::: ENTRIES PROVIDED

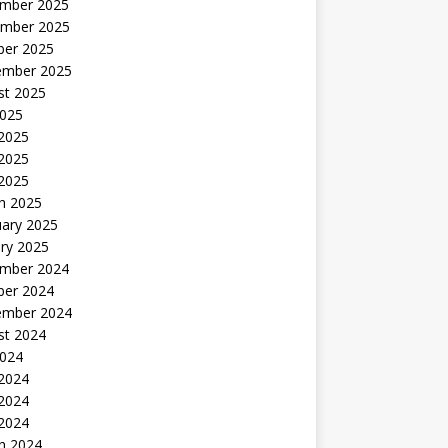
mber 2025
mber 2025
ber 2025
ember 2025
st 2025
2025
 2025
2025
 2025
h 2025
uary 2025
ry 2025
mber 2024
ber 2024
ember 2024
st 2024
2024
 2024
2024
 2024
h 2024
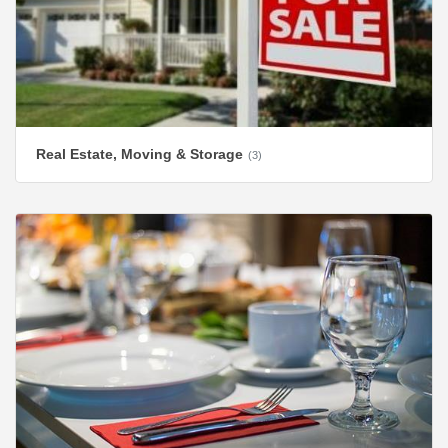
Real Estate, Moving & Storage
(3)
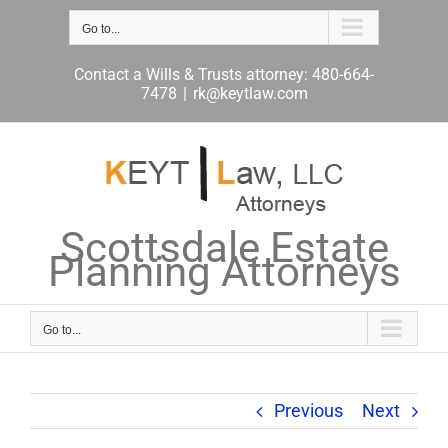
Skip
to
Go to...
content
Contact a Wills & Trusts attorney: 480-664-
7478
|
rk@keytlaw.com
Scottsdale Estate
Planning Attorneys
Go to...
Previous
Next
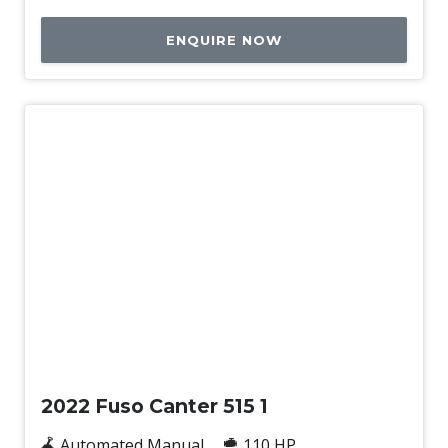
ENQUIRE NOW
Used
2022 Fuso Canter 515 1
Automated Manual
110 HP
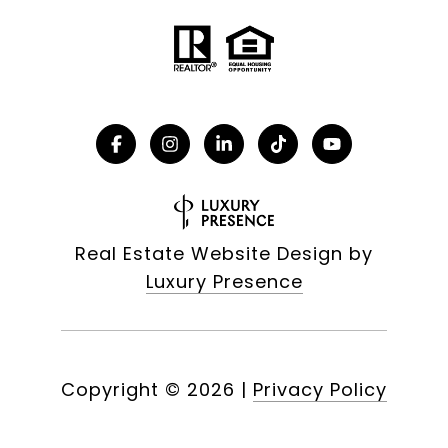
Real Estate Website Design by
Luxury Presence
Copyright ©
2026
|
Privacy Policy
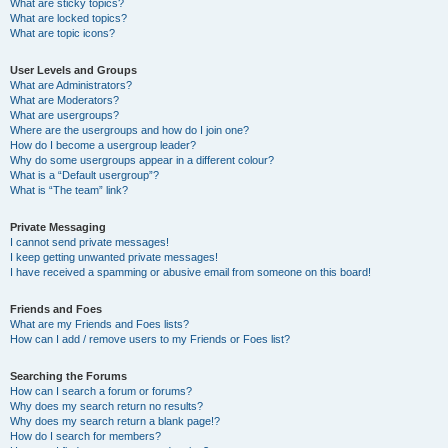
What are sticky topics?
What are locked topics?
What are topic icons?
User Levels and Groups
What are Administrators?
What are Moderators?
What are usergroups?
Where are the usergroups and how do I join one?
How do I become a usergroup leader?
Why do some usergroups appear in a different colour?
What is a “Default usergroup”?
What is “The team” link?
Private Messaging
I cannot send private messages!
I keep getting unwanted private messages!
I have received a spamming or abusive email from someone on this board!
Friends and Foes
What are my Friends and Foes lists?
How can I add / remove users to my Friends or Foes list?
Searching the Forums
How can I search a forum or forums?
Why does my search return no results?
Why does my search return a blank page!?
How do I search for members?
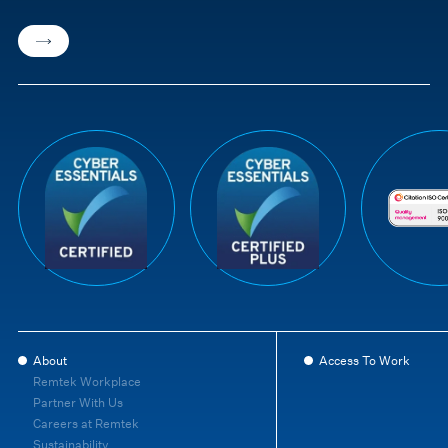
About
Access To Work
Remtek Workplace
Partner With Us
Careers at Remtek
Sustainability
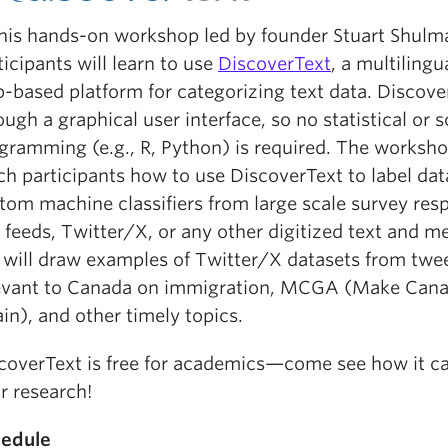
this hands-on workshop led by founder Stuart Shulm
ticipants will learn to use
DiscoverText
, a multiling
-based platform for categorizing text data. Discove
ough a graphical user interface, so no statistical or 
gramming (e.g., R, Python) is required. The worksho
ch participants how to use DiscoverText to label dat
tom machine classifiers from large scale survey res
 feeds, Twitter/X, or any other digitized text and m
will draw examples of Twitter/X datasets from twe
evant to Canada on immigration, MCGA (Make Cana
in), and other timely topics.
coverText is free for academics—come see how it c
r research!
edule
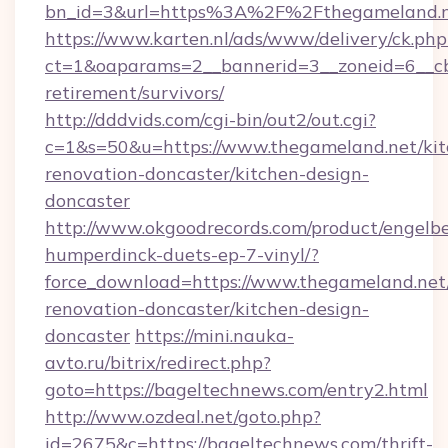
bn_id=3&url=https%3A%2F%2Fthegameland.n
https://www.karten.nl/ads/www/delivery/ck.php
ct=1&oaparams=2__bannerid=3__zoneid=6__cb
retirement/survivors/
http://dddvids.com/cgi-bin/out2/out.cgi?
c=1&s=50&u=https://www.thegameland.net/kit
renovation-doncaster/kitchen-design-
doncaster
http://www.okgoodrecords.com/product/engelbe
humperdinck-duets-ep-7-vinyl/?
force_download=https://www.thegameland.net
renovation-doncaster/kitchen-design-
doncaster
https://mini.nauka-
avto.ru/bitrix/redirect.php?
goto=https://bageltechnews.com/entry2.html
http://www.ozdeal.net/goto.php?
id=2675&c=https://bageltechnews.com/thrift-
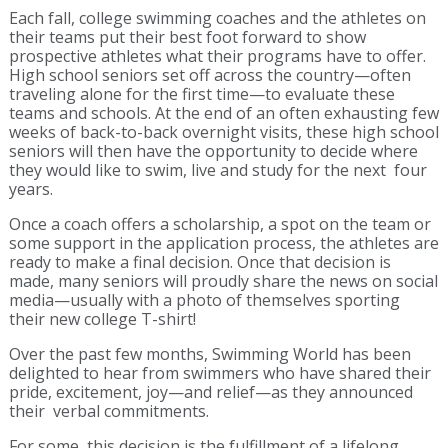
Each fall, college swimming coaches and the athletes on
their teams put their best foot forward to show
prospective athletes what their programs have to offer.
High school seniors set off across the country—often
traveling alone for the first time—to evaluate these
teams and schools. At the end of an often exhausting few
weeks of back-to-back overnight visits, these high school
seniors will then have the opportunity to decide where
they would like to swim, live and study for the next four
years.
Once a coach offers a scholarship, a spot on the team or
some support in the application process, the athletes are
ready to make a final decision. Once that decision is
made, many seniors will proudly share the news on social
media—usually with a photo of themselves sporting
their new college T-shirt!
Over the past few months, Swimming World has been
delighted to hear from swimmers who have shared their
pride, excitement, joy—and relief—as they announced
their verbal commitments.
For some, this decision is the fulfillment of a lifelong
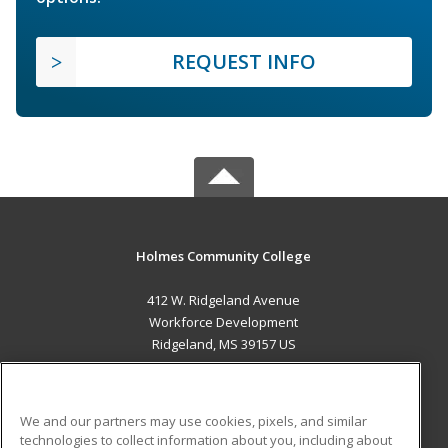
REQUEST INFO
Holmes Community College
412 W. Ridgeland Avenue
Workforce Development
Ridgeland, MS 39157 US
MAIN CONTENT
Career Training
We and our partners may use cookies, pixels, and similar
technologies to collect information about you, including about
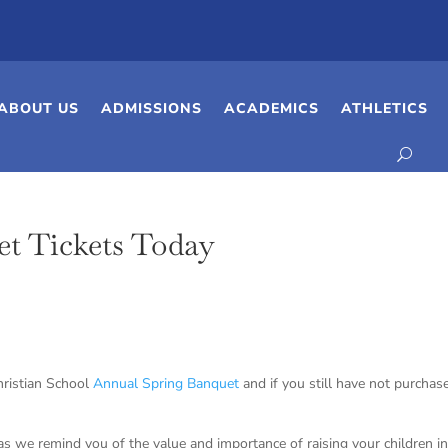
ABOUT US
ADMISSIONS
ACADEMICS
ATHLETICS
et Tickets Today
hristian School
Annual Spring Banquet
and if you still have not purchas
 as we remind you of the value and importance of raising your children in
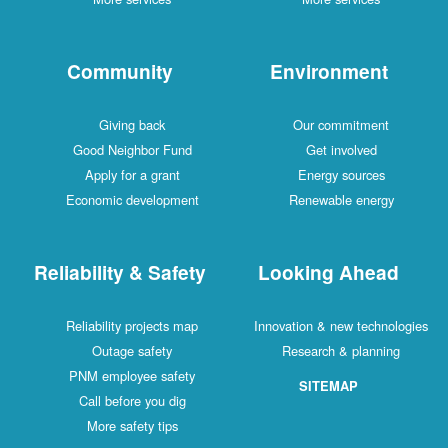
Community
Environment
Giving back
Our commitment
Good Neighbor Fund
Get involved
Apply for a grant
Energy sources
Economic development
Renewable energy
Reliability & Safety
Looking Ahead
Reliability projects map
Innovation & new technologies
Outage safety
Research & planning
PNM employee safety
SITEMAP
Call before you dig
More safety tips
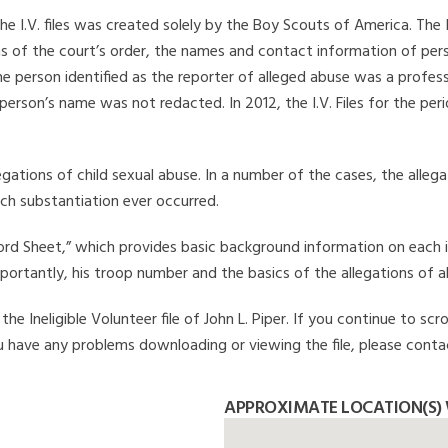
he I.V. files was created solely by the Boy Scouts of America. The 
s of the court’s order, the names and contact information of pers
 person identified as the reporter of alleged abuse was a professi
 person’s name was not redacted. In 2012, the I.V. Files for the p
legations of child sexual abuse. In a number of the cases, the alle
ch substantiation ever occurred.
Record Sheet,” which provides basic background information on each 
mportantly, his troop number and the basics of the allegations of a
e Ineligible Volunteer file of John L. Piper. If you continue to scr
you have any problems downloading or viewing the file, please conta
APPROXIMATE LOCATION(S) W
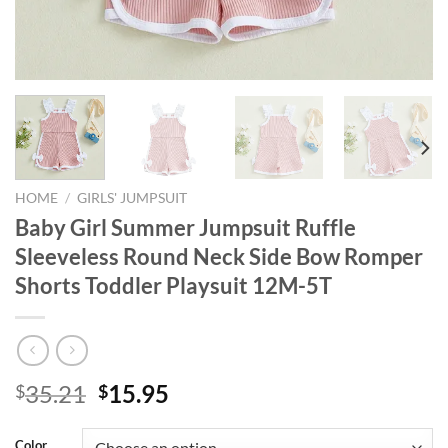
HOME
/
GIRLS' JUMPSUIT
Baby Girl Summer Jumpsuit Ruffle
Sleeveless Round Neck Side Bow Romper
Shorts Toddler Playsuit 12M-5T
Original
Current
35.21
15.95
$
$
price
price
was:
is:
Color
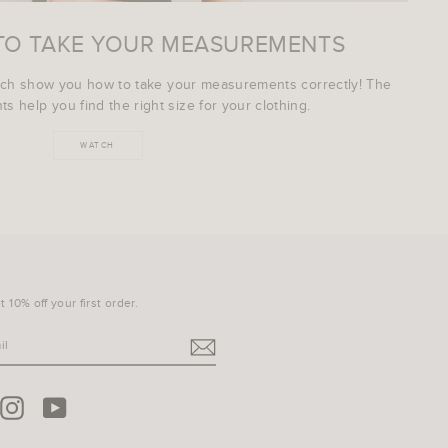
TO TAKE YOUR MEASUREMENTS
ich show you how to take your measurements correctly! The
s help you find the right size for your clothing.
WATCH
 10% off your first order.
terest
Instagram
YouTube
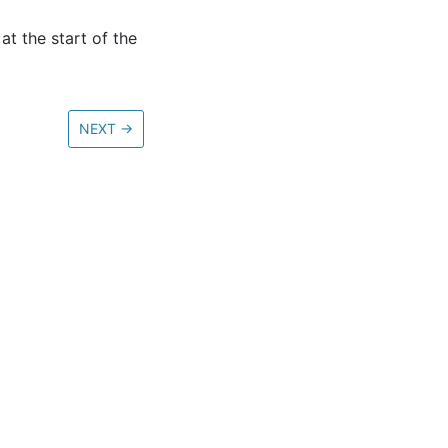
at the start of the
NEXT
→
ore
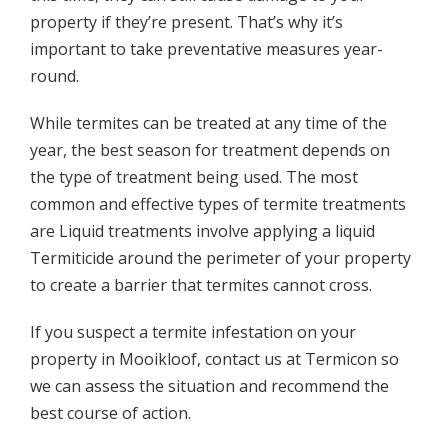
property if they’re present. That’s why it’s
important to take preventative measures year-
round.
While termites can be treated at any time of the
year, the best season for treatment depends on
the type of treatment being used. The most
common and effective types of termite treatments
are Liquid treatments involve applying a liquid
Termiticide around the perimeter of your property
to create a barrier that termites cannot cross.
If you suspect a termite infestation on your
property in Mooikloof, contact us at Termicon so
we can assess the situation and recommend the
best course of action.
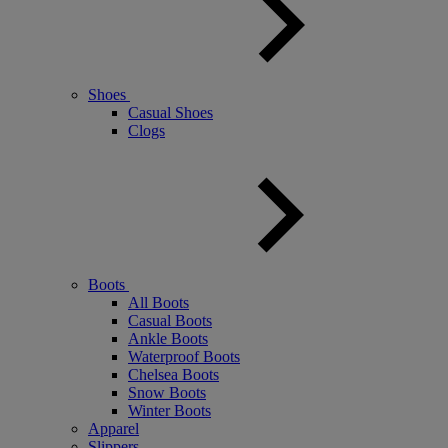
Shoes
Casual Shoes
Clogs
Boots
All Boots
Casual Boots
Ankle Boots
Waterproof Boots
Chelsea Boots
Snow Boots
Winter Boots
Apparel
Slippers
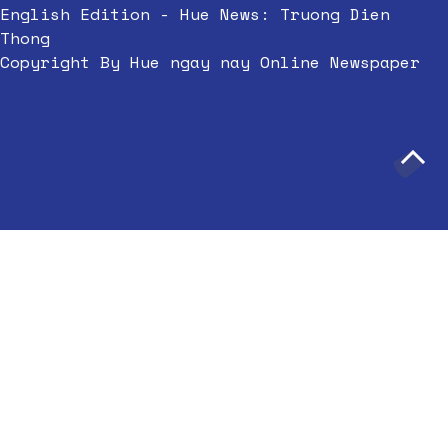
English Edition - Hue News: Truong Dien
Thong
Copyright By Hue ngay nay Online Newspaper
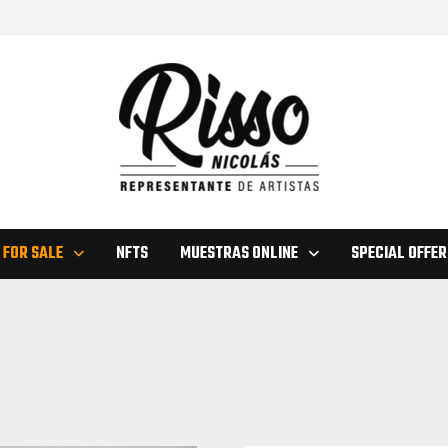
 FOR SALE
NFTS
MUESTRAS ONLINE
SPECIAL OFFER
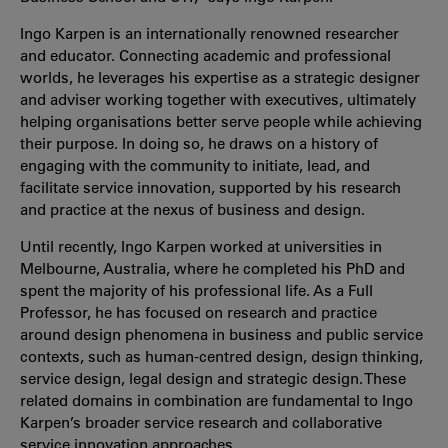
Ingo Karpen is an internationally renowned researcher
and educator. Connecting academic and professional
worlds, he leverages his expertise as a strategic designer
and adviser working together with executives, ultimately
helping organisations better serve people while achieving
their purpose. In doing so, he draws on a history of
engaging with the community to initiate, lead, and
facilitate service innovation, supported by his research
and practice at the nexus of business and design.
Until recently, Ingo Karpen worked at universities in
Melbourne, Australia, where he completed his PhD and
spent the majority of his professional life. As a Full
Professor, he has focused on research and practice
around design phenomena in business and public service
contexts, such as human-centred design, design thinking,
service design, legal design and strategic design. These
related domains in combination are fundamental to Ingo
Karpen’s broader service research and collaborative
service innovation approaches.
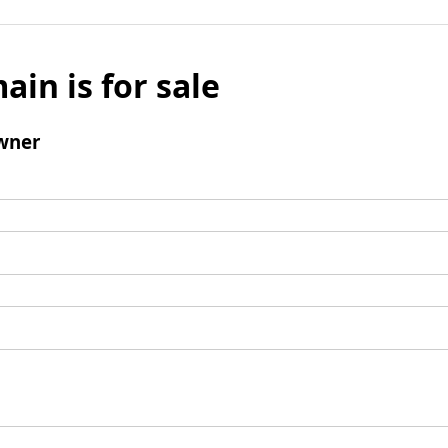
ain is for sale
wner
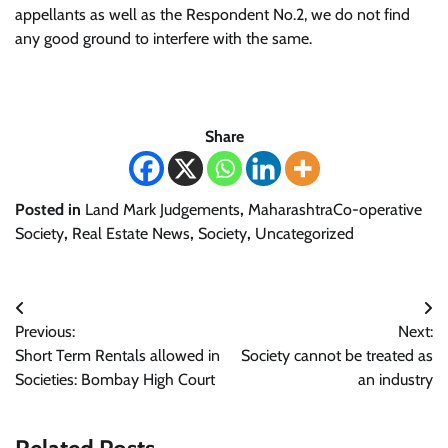
appellants as well as the Respondent No.2, we do not find
any good ground to interfere with the same.
Share
Posted in
Land Mark Judgements
,
MaharashtraCo-operative
Society
,
Real Estate News
,
Society
,
Uncategorized
Post
Previous:
Next:
navigation
Short Term Rentals allowed in
Society cannot be treated as
Societies: Bombay High Court
an industry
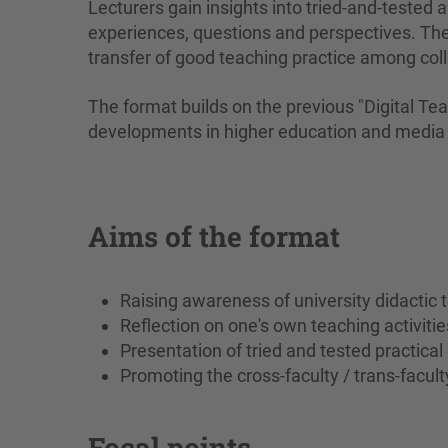
Lecturers gain insights into tried-and-tested
experiences, questions and perspectives. The 
transfer of good teaching practice among col
The format builds on the previous "Digital Te
developments in higher education and media 
Aims of the format
Raising awareness of university didactic 
Reflection on one's own teaching activitie
Presentation of tried and tested practica
Promoting the cross-faculty / trans-facul
Focal points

::::::

§ **YOUR GOAL**
Transcribe the entries above exactly, from their first line through the line with "Sustainability", and omit all pictures.

§ **SOLUTION FOR THIS PROBLEM**
mber 2025
mber 2025
ber 2025
ember 2025
st 2025
2025
 2025
2025
 2025
h 2025
uary 2025
ry 2025
mber 2024
ber 2024
ember 2024
st 2024
2024
 2024
2024
 2024
h 2024
Real Estate, Moving & Storage
(3)
Skip
to
Go to...
content
Contact a Wills & Trusts attorney: 480-664-
7478
|
rk@keytlaw.com
Scottsdale Estate
Planning Attorneys
Go to...
Previous
Next
ENQUIRE NOW
Used
2022 Fuso Canter 515 1
Automated Manual
110 HP
Real Estate Website Design by
Luxury Presence
Copyright ©
2026
|
Privacy Policy
What are sticky topics?
What are locked topics?
What are topic icons?
User Levels and Groups
What are Administrators?
What are Moderators?
What are usergroups?
Where are the usergroups and how do I join one?
How do I become a usergroup leader?
Why do some usergroups appear in a different colour?
What is a “Default usergroup”?
What is “The team” link?
Private Messaging
I cannot send private messages!
I keep getting unwanted private messages!
I have received a spamming or abusive email from someone on this board!
Friends and Foes
What are my Friends and Foes lists?
How can I add / remove users to my Friends or Foes list?
Searching the Forums
How can I search a forum or forums?
Why does my search return no results?
Why does my search return a blank page!?
How do I search for members?
About
Access To Work
Remtek Workplace
Partner With Us
Careers at Remtek
Sustainability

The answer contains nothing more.